Sliding Mode Observer based Co-Estimation of the Voltage and Temperature of Lithium-ion Batteries using an Electro-Thermal Model

Abstract

In the present era of transportation electrification, an integrated framework is developed in this paper for real-time estimation of the voltage and temperature in lithium-ion batteries (LIBs) based on a Sliding Mode Observer (SMO) approach. The study is based on a first-order electrical equivalent circuit model (1-RC model), augmented with thermal dynamics. The battery’s open circuit voltage (OCV) is modeled as a polynomial function of the state-of-charge (SOC), while the transient behavior is captured through a parallel RC network.

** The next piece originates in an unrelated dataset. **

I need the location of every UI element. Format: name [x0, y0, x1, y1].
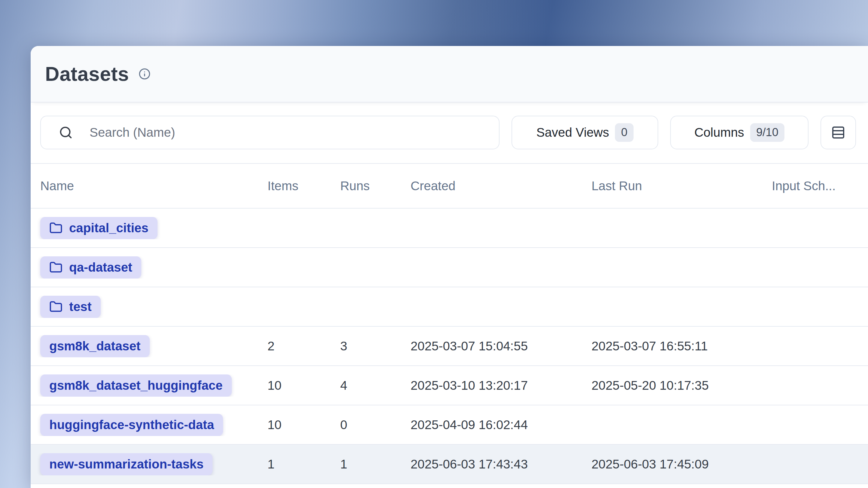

For voltage estimation, the SMO is applied to accurately estimate the internal RC voltage drop, enabling the reconstruction of terminal voltage under dynamic current load profiles. In parallel, a thermal model is implemented to account for heat generation and dissipation, with a secondary SMO applied to enhance temperature estimation accuracy. Experimental data from Hybrid Pulse Power Characterization (HPPC) tests are utilized for validation and the performance is assessed by comparing measured and estimated values. The results demonstrate strong agreement between simulated and measured data, with reduced error margins—voltage and temperature Root Mean Squared Percentage Errors (RMSPEs) of 0.23% and 0.13% — confirming the accuracy, stability, and adaptability of the proposed SMO-based framework for advanced battery monitoring and state estimation applications.